==== The records

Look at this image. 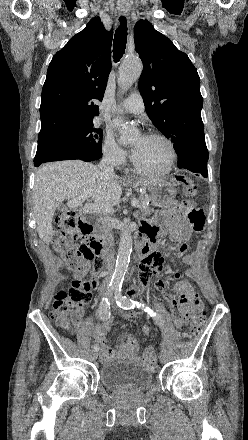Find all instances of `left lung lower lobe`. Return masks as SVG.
I'll use <instances>...</instances> for the list:
<instances>
[{
    "label": "left lung lower lobe",
    "mask_w": 248,
    "mask_h": 440,
    "mask_svg": "<svg viewBox=\"0 0 248 440\" xmlns=\"http://www.w3.org/2000/svg\"><path fill=\"white\" fill-rule=\"evenodd\" d=\"M180 169H186L194 173H199L203 177H208L207 161H201L191 165H178Z\"/></svg>",
    "instance_id": "obj_1"
}]
</instances>
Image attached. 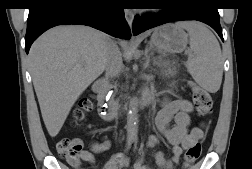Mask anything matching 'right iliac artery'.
Here are the masks:
<instances>
[{
  "label": "right iliac artery",
  "instance_id": "right-iliac-artery-1",
  "mask_svg": "<svg viewBox=\"0 0 252 169\" xmlns=\"http://www.w3.org/2000/svg\"><path fill=\"white\" fill-rule=\"evenodd\" d=\"M130 145H131V141H128V143H127V150L130 147Z\"/></svg>",
  "mask_w": 252,
  "mask_h": 169
}]
</instances>
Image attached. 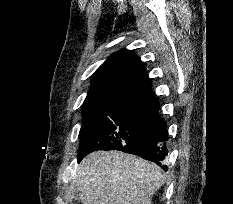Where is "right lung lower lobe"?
Returning <instances> with one entry per match:
<instances>
[{
	"label": "right lung lower lobe",
	"mask_w": 233,
	"mask_h": 204,
	"mask_svg": "<svg viewBox=\"0 0 233 204\" xmlns=\"http://www.w3.org/2000/svg\"><path fill=\"white\" fill-rule=\"evenodd\" d=\"M152 103L158 108L159 104L157 102L152 101ZM168 139V133L165 129L158 135L150 136L134 143L125 145L119 149L126 153L138 155L146 160L153 161L161 166V161L164 160L165 156L167 155V147L165 145V141ZM96 150H108L105 148H98V147H89L88 145H83L80 147L78 153V160L84 158L87 154L96 151ZM163 169L166 170V166H162Z\"/></svg>",
	"instance_id": "obj_1"
}]
</instances>
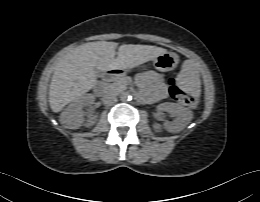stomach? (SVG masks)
<instances>
[{"label": "stomach", "instance_id": "1", "mask_svg": "<svg viewBox=\"0 0 260 202\" xmlns=\"http://www.w3.org/2000/svg\"><path fill=\"white\" fill-rule=\"evenodd\" d=\"M179 62V57L174 52H165L153 59L154 67L162 72L170 71L176 68Z\"/></svg>", "mask_w": 260, "mask_h": 202}]
</instances>
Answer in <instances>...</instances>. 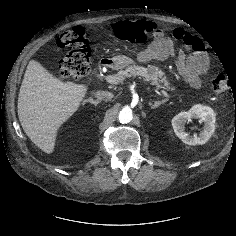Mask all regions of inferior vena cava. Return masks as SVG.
<instances>
[{
  "label": "inferior vena cava",
  "instance_id": "obj_1",
  "mask_svg": "<svg viewBox=\"0 0 236 236\" xmlns=\"http://www.w3.org/2000/svg\"><path fill=\"white\" fill-rule=\"evenodd\" d=\"M96 98L100 99V100H104V101H109L113 98V94L109 91H105V90H98L95 93Z\"/></svg>",
  "mask_w": 236,
  "mask_h": 236
}]
</instances>
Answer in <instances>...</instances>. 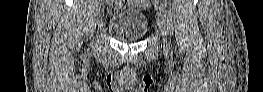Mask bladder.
<instances>
[{
  "mask_svg": "<svg viewBox=\"0 0 263 92\" xmlns=\"http://www.w3.org/2000/svg\"><path fill=\"white\" fill-rule=\"evenodd\" d=\"M107 29L116 40L138 41L147 33V22L143 11L134 7L112 15Z\"/></svg>",
  "mask_w": 263,
  "mask_h": 92,
  "instance_id": "bladder-1",
  "label": "bladder"
}]
</instances>
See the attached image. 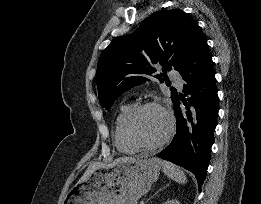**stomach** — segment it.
I'll return each instance as SVG.
<instances>
[{"label": "stomach", "instance_id": "0dacf381", "mask_svg": "<svg viewBox=\"0 0 261 204\" xmlns=\"http://www.w3.org/2000/svg\"><path fill=\"white\" fill-rule=\"evenodd\" d=\"M162 162L142 158L96 169L67 194L63 204H137L157 180Z\"/></svg>", "mask_w": 261, "mask_h": 204}]
</instances>
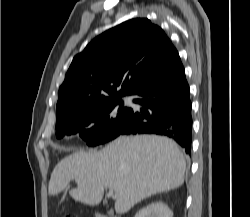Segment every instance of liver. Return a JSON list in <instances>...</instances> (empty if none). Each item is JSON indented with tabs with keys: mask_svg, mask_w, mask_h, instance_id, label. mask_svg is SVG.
Returning <instances> with one entry per match:
<instances>
[{
	"mask_svg": "<svg viewBox=\"0 0 250 217\" xmlns=\"http://www.w3.org/2000/svg\"><path fill=\"white\" fill-rule=\"evenodd\" d=\"M186 161L178 145L155 135L120 136L99 151H77L54 168L48 194L55 196L75 180L70 196L86 205H98L109 188L115 192V211L128 212L157 193L181 186Z\"/></svg>",
	"mask_w": 250,
	"mask_h": 217,
	"instance_id": "obj_1",
	"label": "liver"
}]
</instances>
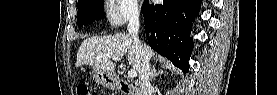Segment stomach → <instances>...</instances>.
Instances as JSON below:
<instances>
[{
  "label": "stomach",
  "mask_w": 277,
  "mask_h": 95,
  "mask_svg": "<svg viewBox=\"0 0 277 95\" xmlns=\"http://www.w3.org/2000/svg\"><path fill=\"white\" fill-rule=\"evenodd\" d=\"M93 78L102 86L105 87H114L115 79L111 73H106L100 70L93 68Z\"/></svg>",
  "instance_id": "1"
}]
</instances>
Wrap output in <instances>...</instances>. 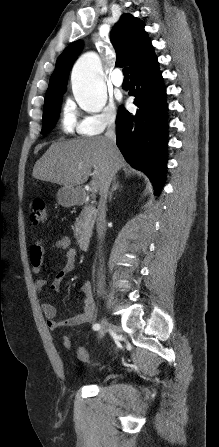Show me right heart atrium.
<instances>
[{"label": "right heart atrium", "mask_w": 219, "mask_h": 447, "mask_svg": "<svg viewBox=\"0 0 219 447\" xmlns=\"http://www.w3.org/2000/svg\"><path fill=\"white\" fill-rule=\"evenodd\" d=\"M117 121V111L113 104H109L100 113L86 116L80 122V129L84 135H97L113 127Z\"/></svg>", "instance_id": "right-heart-atrium-1"}]
</instances>
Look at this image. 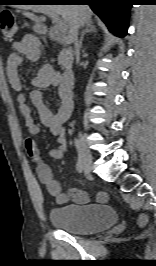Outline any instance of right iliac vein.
Here are the masks:
<instances>
[{
	"instance_id": "63e3f726",
	"label": "right iliac vein",
	"mask_w": 156,
	"mask_h": 266,
	"mask_svg": "<svg viewBox=\"0 0 156 266\" xmlns=\"http://www.w3.org/2000/svg\"><path fill=\"white\" fill-rule=\"evenodd\" d=\"M79 150L80 158L82 160L85 171L89 174L93 168L92 165V155L88 148L86 147L85 140L83 136L79 138Z\"/></svg>"
}]
</instances>
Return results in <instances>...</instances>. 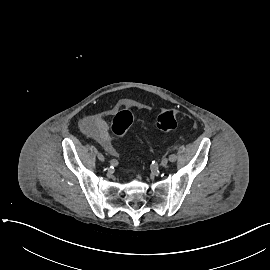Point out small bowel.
<instances>
[{
  "instance_id": "small-bowel-1",
  "label": "small bowel",
  "mask_w": 270,
  "mask_h": 270,
  "mask_svg": "<svg viewBox=\"0 0 270 270\" xmlns=\"http://www.w3.org/2000/svg\"><path fill=\"white\" fill-rule=\"evenodd\" d=\"M81 128L84 134L96 140L105 150H112L108 125L99 115L86 116L81 122Z\"/></svg>"
}]
</instances>
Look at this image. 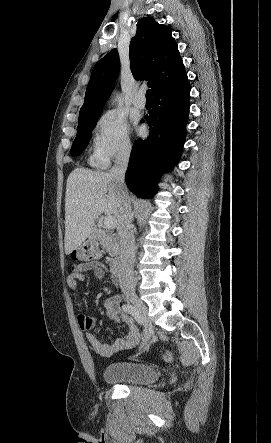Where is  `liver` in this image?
Instances as JSON below:
<instances>
[{"label": "liver", "instance_id": "1", "mask_svg": "<svg viewBox=\"0 0 271 443\" xmlns=\"http://www.w3.org/2000/svg\"><path fill=\"white\" fill-rule=\"evenodd\" d=\"M107 172L75 168L67 178L65 192V253L77 249L91 231L100 214L121 218V198Z\"/></svg>", "mask_w": 271, "mask_h": 443}]
</instances>
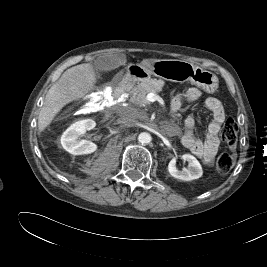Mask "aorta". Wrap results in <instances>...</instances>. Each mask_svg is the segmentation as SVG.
Instances as JSON below:
<instances>
[{"instance_id": "1", "label": "aorta", "mask_w": 267, "mask_h": 267, "mask_svg": "<svg viewBox=\"0 0 267 267\" xmlns=\"http://www.w3.org/2000/svg\"><path fill=\"white\" fill-rule=\"evenodd\" d=\"M138 141L141 144H148V143L151 142V135L149 133H147V132H142L138 136Z\"/></svg>"}]
</instances>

========

**Work instruction:** Nothing but the lines from the line with "segmentation as SVG." through the last line of the data above should be printed, exactly as written and without pictures.

**Answer box:**
Mask "aorta". Wrap results in <instances>...</instances>. Each mask_svg is the segmentation as SVG.
Instances as JSON below:
<instances>
[{"instance_id": "1", "label": "aorta", "mask_w": 267, "mask_h": 267, "mask_svg": "<svg viewBox=\"0 0 267 267\" xmlns=\"http://www.w3.org/2000/svg\"><path fill=\"white\" fill-rule=\"evenodd\" d=\"M138 141L141 144H148V143L151 142V135L149 133H147V132H142L138 136Z\"/></svg>"}]
</instances>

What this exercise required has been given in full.